Mahkemece, bozma ilâmına uyulduğu halde; bozma ilamında belirtilen hususlarda denetime elverişli bilirkişi raporu alınmadan 17.03.2011 havale tarihli bilirkişi kurulunun ek raporu hükme dayanak yapmıştır. Mahkemenin sözü edilen bilirkişi raporunu hükme dayanak alarak hüküm vermesi “usuli kazanılmış hakkının korunması gerektiği” ilkesine aykırı olmuştur.
Bozmaya uyulmakla taraflar yararına oluşan usulü kazanılmış hakkın korunabilmesi için bozmada işaret edilen hususların noksansız olarak yerine getirilmesi zorunludur. Oysa, yukarıda açıklandığı üzere mahkemece, bozma ilâmına uyulduğu halde, bozma gerekleri tam olarak yerine getirilmemiştir.
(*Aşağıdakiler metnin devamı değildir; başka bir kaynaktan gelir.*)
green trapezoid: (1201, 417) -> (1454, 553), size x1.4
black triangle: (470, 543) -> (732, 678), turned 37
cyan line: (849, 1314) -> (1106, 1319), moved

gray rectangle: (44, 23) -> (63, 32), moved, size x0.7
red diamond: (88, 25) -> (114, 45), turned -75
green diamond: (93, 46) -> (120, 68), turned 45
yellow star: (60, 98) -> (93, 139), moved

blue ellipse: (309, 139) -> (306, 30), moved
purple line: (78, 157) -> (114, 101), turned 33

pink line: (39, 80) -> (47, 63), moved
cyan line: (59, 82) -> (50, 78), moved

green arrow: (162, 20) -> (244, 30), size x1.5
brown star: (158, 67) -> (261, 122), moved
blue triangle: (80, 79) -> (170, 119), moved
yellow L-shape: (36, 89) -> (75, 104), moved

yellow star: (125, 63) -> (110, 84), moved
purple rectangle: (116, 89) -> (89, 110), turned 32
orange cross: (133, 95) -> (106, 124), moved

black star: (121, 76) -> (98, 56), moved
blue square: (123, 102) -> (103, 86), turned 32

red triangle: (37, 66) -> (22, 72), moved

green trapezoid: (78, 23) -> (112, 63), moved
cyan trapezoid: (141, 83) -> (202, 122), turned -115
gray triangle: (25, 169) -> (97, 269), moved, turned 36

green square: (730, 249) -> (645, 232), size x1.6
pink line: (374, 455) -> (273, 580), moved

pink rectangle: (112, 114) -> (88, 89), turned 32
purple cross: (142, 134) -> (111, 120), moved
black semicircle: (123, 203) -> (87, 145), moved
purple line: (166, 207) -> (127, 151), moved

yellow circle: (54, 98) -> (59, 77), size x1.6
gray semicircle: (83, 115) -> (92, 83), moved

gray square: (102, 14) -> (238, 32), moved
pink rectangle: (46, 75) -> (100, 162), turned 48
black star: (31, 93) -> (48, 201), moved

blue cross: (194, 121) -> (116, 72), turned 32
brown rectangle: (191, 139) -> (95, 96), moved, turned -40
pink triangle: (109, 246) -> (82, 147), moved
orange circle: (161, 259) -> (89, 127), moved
Mahkemece yapılacak iş; taraflarca dosya kapsamına sunulan tüm belgeler, ... 2. Asliye Hukuk Mahkemesi’nin 1999/367 D.İş Sayılı tesbit dosyası ve belediye işlem dosyası kapsamı, oluşturulacak yeni uzman bilirkişi kuruluna incelettirilmeli, inşaatın 1975 Deprem Yönetmeliğine, fen ve sanat kurallarına, Yasa ve sözleşme hükümlerine uygun şekilde yapılıp yapılmadığı ve dolayısıyla inşaat ayıplı yapılmış ise, çökmesinin inşaatın ayıplı yapılması sonucu olup olmadığını gerekçeleri de gösterilmek suretiyle açıklayan bilirkişi kurulu raporu alınmalı ve çökmenin, kusurlu imalât sonucu gerçekleşmiş olduğunun tesbiti halinde de davalı yüklenicinin kazanılmış hakkı gözetilerek; 8.926,00 TL’nin davalıdan alınarak, davacıya verilmesine karar verilmelidir..
Açıklanan sebeplerle karar bozulmalıdır.
SONUÇ: Yukarıda belirtilen nedenlerle davalı vekilinin temyiz itirazlarının kabulüne ve kararın davalı yararına BOZULMASINA, peşin alınan harcın istek halinde iadesine, karar düzeltme yolu kapalı olmak üzere 10.07.2012 tarihinde oybirliğiyle karar verildi.